__PROVIDED MATERIAL__.
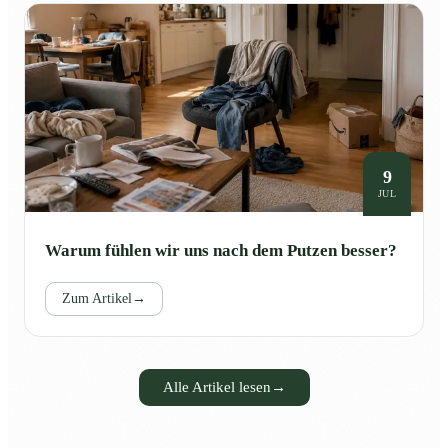
9
JUL
Warum fühlen wir uns nach dem Putzen besser?
Zum Artikel
→
Alle Artikel lesen
→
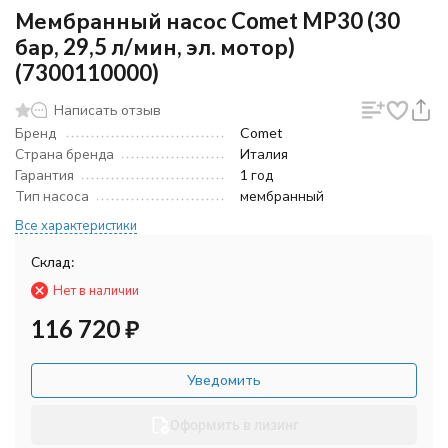
Мембранный насос Comet MP30 (30
бар, 29,5 л/мин, эл. мотор)
(7300110000)
Написать отзыв
Бренд
Comet
Страна бренда
Италия
Гарантия
1 год
Тип насоса
мембранный
Все характеристики
Склад:
Нет в наличии
116 720
₽
Уведомить
Оформить в лизинг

__ACTIVITY__. Only the number of lines in the data that hold "Comet" should be stated.

__RESPONSE FOR THIS EXERCISE__. 2